Determine the interior, the boundary and the closure of the set

[alexcc17]

Homework Statement

Determine the interior, the boundary and the closure of the set {z ε: Re(z²>1}
Is the interior of the set path-connected?

Homework Equations

Re(z)=(z+z*)/2

The Attempt at a Solution

Alright so z²=(x+iy)(x+iy)=x²+2ixy-y²

so Re(x²+2ixy-y²)= x²-y² >1

So would the image be a hyperbola that starts when each axis is >1 leaving a hole in the center?

Boundary: {z ε: Re(z²=1}
Interior: none
Closure: {z ε: Re(z²>1}

Since there is no interior the question of interior path connectedness is mout.

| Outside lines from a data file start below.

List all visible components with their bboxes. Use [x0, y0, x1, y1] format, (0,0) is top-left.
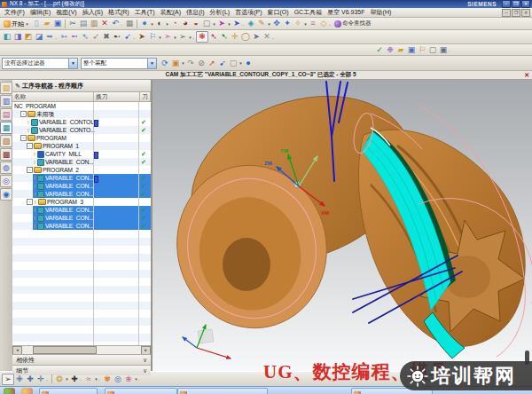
point-plus-icon[interactable]: ✚: [69, 374, 80, 384]
graphics-window[interactable]: YM ZM XM: [153, 80, 532, 371]
navigator-row[interactable]: !VARIABLE_CON...✔: [12, 182, 151, 190]
taskbar-window-1[interactable]: [39, 388, 98, 394]
taskbar-window-3[interactable]: [177, 388, 268, 394]
menu-item-6[interactable]: 工具(T): [132, 8, 158, 17]
snapshot-icon[interactable]: ◈: [246, 19, 256, 28]
gouge-check-icon[interactable]: ➣: [162, 32, 173, 42]
operation-navigator-icon[interactable]: ▦: [0, 122, 12, 134]
display-operation-icon[interactable]: ➸: [112, 32, 122, 42]
snap-int-icon[interactable]: ✛: [35, 374, 46, 384]
scope-dropdown[interactable]: 整个装配 ▼: [81, 58, 157, 69]
undo-icon[interactable]: ↶: [110, 19, 121, 28]
chevron-down-icon[interactable]: ∨: [143, 357, 147, 364]
navigator-row[interactable]: !VARIABLE_CONTO...✔: [12, 126, 151, 134]
navigator-row[interactable]: NC_PROGRAM: [12, 102, 151, 110]
expander-icon[interactable]: -: [27, 199, 33, 205]
quick-launch-icon[interactable]: [21, 388, 33, 394]
menu-item-1[interactable]: 文件(F): [2, 8, 27, 17]
expander-icon[interactable]: -: [27, 167, 33, 173]
edit-object-display-icon[interactable]: ✎: [256, 19, 267, 28]
selection-filter-dropdown[interactable]: 没有选择过滤器 ▼: [2, 58, 78, 69]
menu-item-12[interactable]: GC工具箱: [292, 8, 325, 17]
web-browser-icon[interactable]: ◍: [0, 162, 12, 174]
shaded-display-icon[interactable]: ●: [139, 19, 150, 28]
chevron-down-icon[interactable]: ∨: [143, 367, 147, 374]
measure-icon[interactable]: ✦: [282, 19, 293, 28]
fly-through-icon[interactable]: ➤: [216, 19, 227, 28]
navigator-row[interactable]: -PROGRAM_1: [12, 142, 151, 150]
navigator-tree[interactable]: NC_PROGRAM-未用项!VARIABLE_CONTOUR✔!VARIABL…: [12, 102, 151, 345]
snap-end-icon[interactable]: ✚: [25, 374, 35, 384]
mdi-restore-button[interactable]: ❐: [512, 9, 520, 17]
vector-curve-icon[interactable]: ➹: [217, 59, 228, 68]
roles-icon[interactable]: ◉: [0, 188, 12, 201]
create-operation-icon[interactable]: ➥: [44, 32, 55, 42]
machine-tool-navigator-icon[interactable]: ▨: [0, 135, 12, 147]
mdi-minimize-button[interactable]: –: [502, 9, 511, 17]
expander-icon[interactable]: -: [27, 143, 33, 149]
navigator-row[interactable]: !VARIABLE_CON...✔: [12, 206, 151, 214]
curve-select-icon[interactable]: ≈: [83, 374, 94, 384]
vector-up-icon[interactable]: ➚: [207, 59, 217, 68]
frame-tool-icon[interactable]: ▢: [427, 45, 438, 55]
navigator-row[interactable]: !VARIABLE_CON...✔: [12, 174, 151, 182]
navigator-row[interactable]: -PROGRAM_2: [12, 166, 151, 174]
minimize-button[interactable]: –: [502, 0, 511, 8]
message-close-icon[interactable]: ✕: [521, 72, 532, 79]
dependencies-section[interactable]: 相依性 ∨: [12, 354, 151, 365]
create-program-icon[interactable]: ◧: [2, 32, 12, 42]
touch-mode-icon[interactable]: ▦: [124, 19, 135, 28]
assembly-navigator-icon[interactable]: ▧: [0, 82, 12, 94]
close-button[interactable]: ✕: [521, 0, 530, 8]
delete-operation-icon[interactable]: ✖: [101, 32, 112, 42]
body-select-icon[interactable]: ✾: [102, 374, 113, 384]
menu-item-13[interactable]: 星空 V6.935F: [325, 8, 367, 17]
navigator-row[interactable]: !CAVITY_MILL✔: [12, 150, 151, 158]
shaded-select-icon[interactable]: ❂: [54, 374, 65, 384]
scroll-left-icon[interactable]: ◂: [12, 346, 22, 355]
snap-mid-icon[interactable]: ✙: [14, 374, 25, 384]
machine-tool-view-icon[interactable]: ▰: [395, 45, 406, 55]
constraint-navigator-icon[interactable]: ▥: [0, 95, 12, 107]
zoom-select-icon[interactable]: ◎: [113, 374, 123, 384]
paste-icon[interactable]: ▥: [89, 19, 99, 28]
save-toolpath-icon[interactable]: ▣: [406, 45, 417, 55]
mdi-close-button[interactable]: ✕: [521, 9, 530, 17]
operation-group-icon[interactable]: ❈: [385, 45, 395, 55]
new-part-icon[interactable]: ▯: [31, 19, 42, 28]
scrollbar-thumb[interactable]: [33, 346, 97, 354]
redo-view-icon[interactable]: ↷: [185, 59, 196, 68]
show-toolpath-icon[interactable]: ⚐: [147, 32, 158, 42]
navigator-row[interactable]: -未用项: [12, 110, 151, 118]
window-layout-icon[interactable]: ▢: [201, 19, 212, 28]
maximize-button[interactable]: ❐: [512, 0, 520, 8]
menu-item-5[interactable]: 格式(R): [106, 8, 132, 17]
navigator-row[interactable]: !VARIABLE_CON...✔: [12, 214, 151, 222]
expander-icon[interactable]: -: [20, 111, 27, 117]
copy-operation-icon[interactable]: ➴: [80, 32, 90, 42]
navigate-view-icon[interactable]: ➤: [231, 19, 242, 28]
no-selection-icon[interactable]: ⊘: [196, 59, 207, 68]
taskbar-window-2[interactable]: [105, 388, 177, 394]
list-toolpath-icon[interactable]: ✛: [230, 32, 240, 42]
menu-item-2[interactable]: 编辑(E): [27, 8, 53, 17]
list-view-icon[interactable]: ≡: [308, 19, 318, 28]
column-toolchange[interactable]: 换刀: [94, 92, 140, 101]
output-tool-icon[interactable]: ▣: [438, 45, 449, 55]
menu-item-11[interactable]: 窗口(O): [265, 8, 292, 17]
workpiece-icon[interactable]: ➢: [177, 32, 188, 42]
create-geometry-icon[interactable]: ◩: [23, 32, 34, 42]
navigator-row[interactable]: !VARIABLE_CONTOUR✔: [12, 118, 151, 126]
edit-operation-icon[interactable]: ➳: [59, 32, 69, 42]
start-menu-button[interactable]: 开始 ▾: [2, 20, 31, 28]
materials-icon[interactable]: ◇: [318, 19, 329, 28]
navigator-row[interactable]: !VARIABLE_CON...✔: [12, 158, 151, 166]
menu-item-10[interactable]: 首选项(P): [232, 8, 264, 17]
rendering-style-icon[interactable]: ◐: [154, 19, 165, 28]
select-arrow-icon[interactable]: ➢: [2, 374, 14, 385]
palette-icon[interactable]: ❀: [123, 374, 134, 384]
viewport-3d[interactable]: YM ZM XM: [153, 80, 532, 371]
create-tool-icon[interactable]: ◨: [12, 32, 23, 42]
generate-toolpath-icon[interactable]: ❃: [196, 31, 208, 43]
cut-operation-icon[interactable]: ➵: [69, 32, 80, 42]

I'm not sure if this is right though

 

[Dick]

Homework Statement

Determine the interior, the boundary and the closure of the set {z ε: Re(z²>1}
Is the interior of the set path-connected?

Homework Equations

Re(z)=(z+z*)/2

The Attempt at a Solution

Alright so z²=(x+iy)(x+iy)=x²+2ixy-y²

so Re(x²+2ixy-y²)= x²-y² >1

So would the image be a hyperbola that starts when each axis is >1 leaving a hole in the center?

Boundary: {z ε: Re(z²=1}
Interior: none
Closure: {z ε: Re(z²>1}

Since there is no interior the question of interior path connectedness is mout.

I'm not sure if this is right though

$x^2-y^2=1$ is a hyperbola. But that's not what you have. You've got $x^2-y^2>1$. Can you figure out what that set is?

 

[alexcc17]

The set is given {z ε: Re(z^2)>1} so x^2 -y^2=52 or anything larger than 1 which is still a hyperbola.

 

[Dick]

The set is given {z ε: Re(z^2)>1} so x^2 -y^2=52 or anything larger than 1 which is still a hyperbola.

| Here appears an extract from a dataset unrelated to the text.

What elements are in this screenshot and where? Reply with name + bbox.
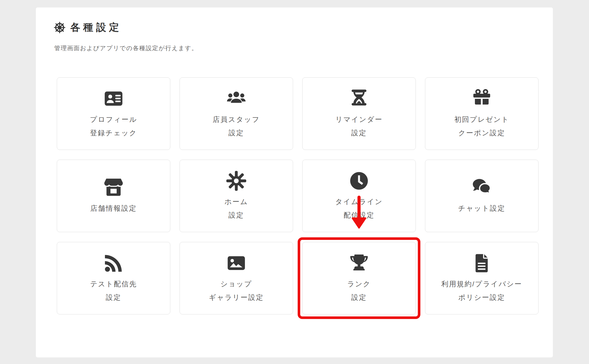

You are thinking about it too hard. The boundary of your set is $x^2-y^2=1$, sketch a graph of that hyperbola and then figure out where all of the points that satisfy $x^2-y^2>1$ lie relative to that hyperbola. Then answer the interior question again.

 

[alexcc17]

So you mean every point on that hyperbola excluding where each axis is 1,-1?

 

[Dick]

So you mean every point on that hyperbola excluding where each axis is 1,-1?

No, the set of points that satisfy $x^2-y^2>1$ includes lots of points that aren't on the hyperbola $x^2-y^2=1$. Rethink your answer about the interior.

 

[alexcc17]

Like this?

 

[Dick]

Like this?

Good job. Like that. What's the interior?

 

[alexcc17]

Would the interior be: {z ε: Re(z^2)>1} so the set itself, since the boundary is what it approaches and isn't actually part of the set.

 

[Dick]

Would the interior be: {z ε: Re(z^2)>1} so the set itself, since the boundary is what it approaches and isn't actually part of the set.

Good enough, so now what's the boundary and what's the closure?

 

[alexcc17]

The boundary is {z ε: Re(z^2)=1} and there is no closure since it's an open set?

 

[Dick]

The boundary is {z ε: Re(z^2)=1} and there is no closure since it's an open set?

You'd better look up the definition of closure again.